Perhaps what I recognized most about myself in those pages were two things: the ability to find yourself within literary works and people, and also the desire for time alone. Like I mentioned in my Decompressing post, I am a very solitary person. Though I am extremely sociable and chatty, my recharge is hours of silence and alone time. It’s both how I unwind and how I get myself back in order. Bolick does homage to “alone time” like no one I’ve seen before; everything from decorating your space to represent you, to coming home from a high energy evening to a quiet solace. I totally get that, and the people who love me do too. Unlike Bolick, I do still achieve this time and spacial quiet with a man in my life, but I completely respect her plans not to.

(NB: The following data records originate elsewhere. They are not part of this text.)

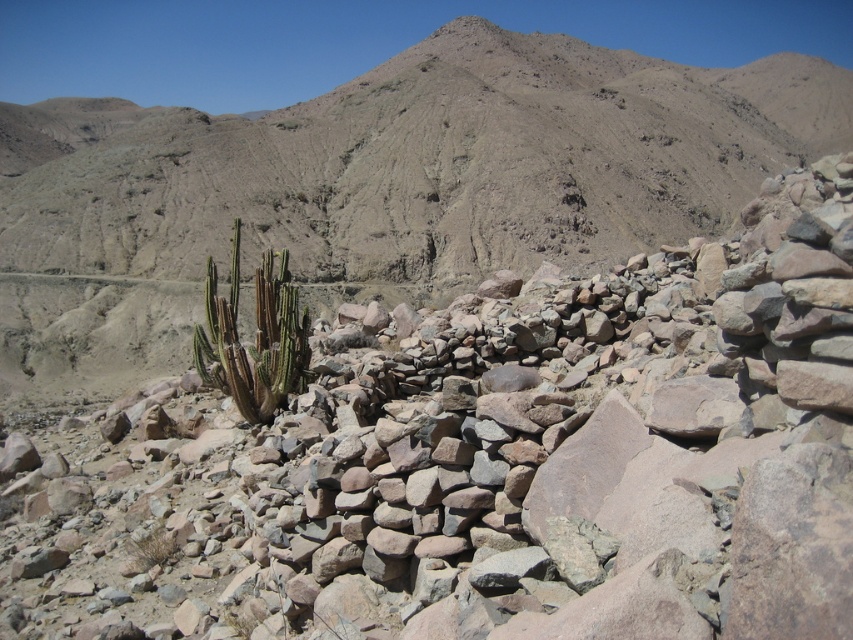 Does green spiny cactus at center have a greater height compared to green spiky cactus at lower left?

Yes.

Which of these two, green spiny cactus at center or green spiky cactus at lower left, stands shorter?

green spiky cactus at lower left is shorter.

The width and height of the screenshot is (853, 640). Identify the location of green spiny cactus at center. (254, 337).

This screenshot has height=640, width=853. In order to click on dull brown rock at center in this screenshot , I will do `click(378, 184)`.

Who is more forward, (x=357, y=147) or (x=202, y=349)?

Positioned in front is point (x=202, y=349).

At what (x,y) coordinates should I click in order to perform the action: click on dull brown rock at center. Please return your answer as a coordinate pair (x, y). Looking at the image, I should click on (378, 184).

Does point (415, 77) come in front of point (120, 572)?

That is False.

Which is in front, point (206, 244) or point (148, 554)?

Point (148, 554) is in front.

Where is `dull brown rock at center`? The width and height of the screenshot is (853, 640). dull brown rock at center is located at coordinates (378, 184). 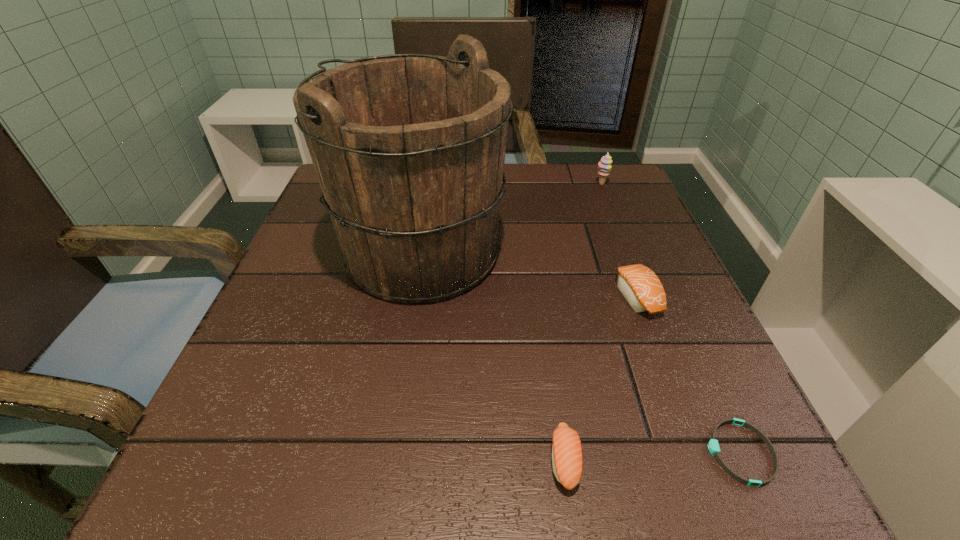 Where is `free space located on the left of the farther sushi`? The image size is (960, 540). free space located on the left of the farther sushi is located at coordinates (508, 296).

Where is `vacant space located 0.220m on the right of the nearer sushi`? This screenshot has width=960, height=540. vacant space located 0.220m on the right of the nearer sushi is located at coordinates (749, 460).

At what (x,y) coordinates should I click in order to perform the action: click on vacant position located on the buckle of the shortest object. Please return your answer as a coordinate pair (x, y). This screenshot has height=540, width=960. Looking at the image, I should click on (451, 453).

At what (x,y) coordinates should I click in order to perform the action: click on vacant area situated on the buckle of the shortest object. Please return your answer as a coordinate pair (x, y). Looking at the image, I should click on (549, 453).

Locate an element on the screen. vacant space located on the buckle of the shortest object is located at coordinates (451, 453).

You are a GUI agent. You are given a task and a screenshot of the screen. Output one action in this format:
    pyautogui.click(x=<x>, y=<y>)
    Task: Click on the bucket located in the far edge section of the desktop
    
    Given the screenshot: What is the action you would take?
    pyautogui.click(x=409, y=149)

The width and height of the screenshot is (960, 540). I want to click on sherbert at the far edge, so click(x=604, y=165).

In order to click on sushi that is at the near edge in this screenshot , I will do `click(567, 457)`.

The height and width of the screenshot is (540, 960). I want to click on wristband that is at the near edge, so click(713, 445).

Locate an element on the screen. object that is at the left edge is located at coordinates tap(409, 149). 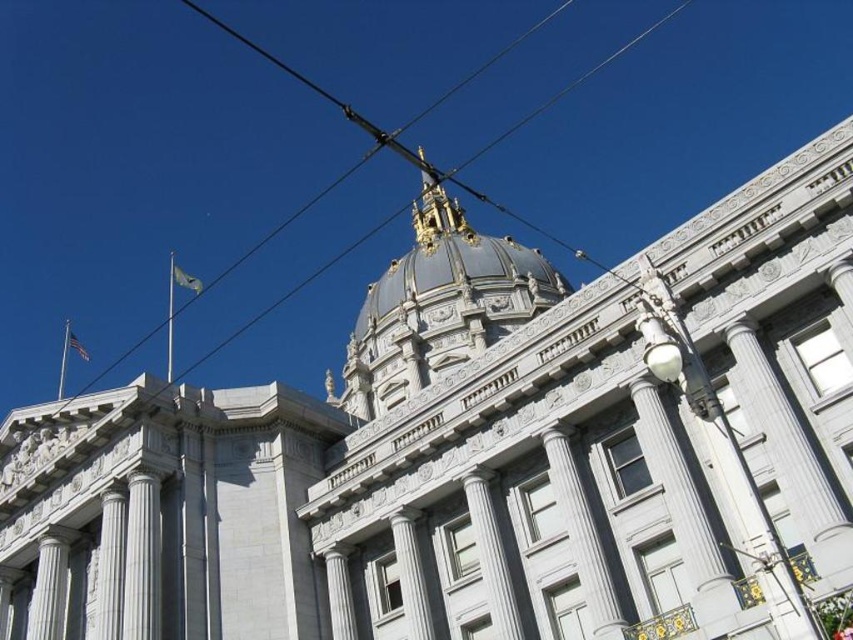 You are a delivery drone flying towards the grand neoclassical building. You notice two objects in your path. Which one is higher in the sky between the metallic wire at upper center and the blue fabric flag at upper left?

The metallic wire at upper center is located above the blue fabric flag at upper left, so the metallic wire at upper center is higher in the sky.

You are standing at the entrance of the grand neoclassical building and want to take a photo of the white marble column at center. If you move 0.1 units to the right along the horizontal axis, will the column still be in your camera frame?

The white marble column at center is located at point 0.875 on the horizontal axis. Moving 0.1 units to the right would position you at 0.975, which is beyond the column, so it might still be in frame depending on your camera angle and field of view. However, since the column is at center, moving right might shift it out of the central focus but not necessarily out of the frame entirely. Without specific camera parameters, it is hard to determine precisely, but generally, it should remain visible unless the

You are an urban planner assessing the space between the metallic wire at upper center and the blue fabric flag at upper left. Which object has a greater width?

The metallic wire at upper center might be wider than blue fabric flag at upper left, so the metallic wire at upper center likely has a greater width. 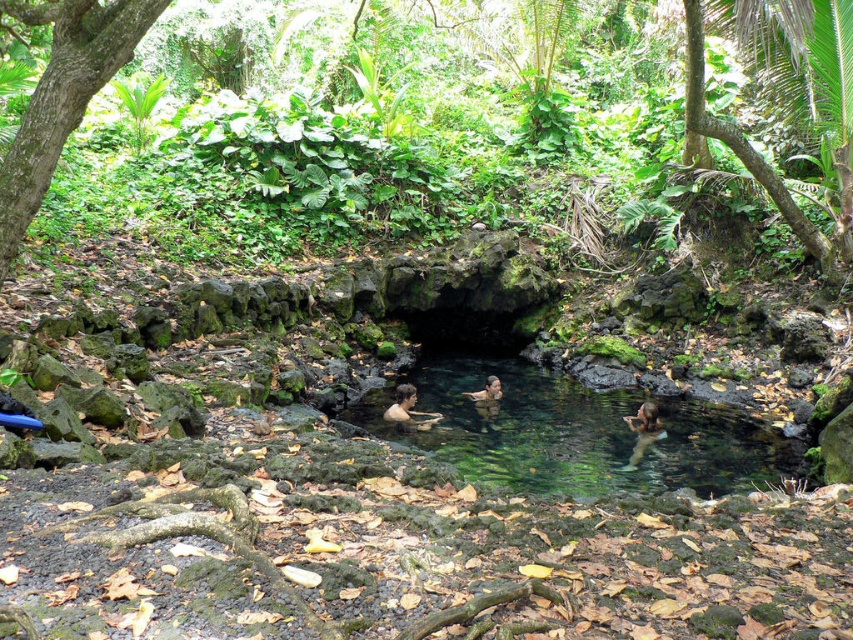 You are standing at the edge of the pool and want to reach the clear water at center without stepping on the green leafy vegetation at center. Which direction should you move?

Since the green leafy vegetation at center is to the left of clear water at center, you should move to the right to avoid stepping on the vegetation and reach the clear water at center.

Consider the image. You are a photographer standing at the edge of the pool. You want to take a photo that includes both the nude skin at lower right and the smooth skin woman at center. Based on their distance, will they both fit in the frame if your camera has a standard 50mm lens? Assume the camera is held at eye level and the frame can capture a horizontal span of about 6 feet at this distance.

The nude skin at lower right and smooth skin woman at center are 5.97 feet apart. Since the camera frame can capture up to 6 feet horizontally, they will both fit in the frame as their distance is just under the maximum span.

You are a photographer standing at the edge of the natural pool and want to capture both the nude skin at lower right and the smooth skin woman at center in your shot. Which subject is positioned closer to you?

The nude skin at lower right is closer to the viewer than the smooth skin woman at center, so the nude skin at lower right is the subject positioned closer to you.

Though Bolick and I lead very different lives, I related to her in so many ways, and that’s what made this book so special to me. There were things I didn’t agree with (like the references to marriage being a way to solve the issue of paying bills on your own) but there were so many things I did (like the love of solitary time and the ability to use books to guide yourself in a time of need).
Not only did Spinster make me relish in the glory of how books can shape your life, it also added a ton of books to my to-read list. Of the five literary ladies Bolick speaks about, you will most likely recognize a few, and a few others may be complete enigmas. I became fascinated with her portrayal of Maeve Brennan, and quickly ordered myself a collection of her New Yorker columns. (I won’t tell you much else about her because Bolick does it too well for me to even attempt to replicate.)
So all of that to say, this book will be a game-changer. Whether you agree with Bolick and fall in love with Spinster like I did, or if you whole-heartedly disagree, you will want to talk about this. And I can’t wait to be there when you do.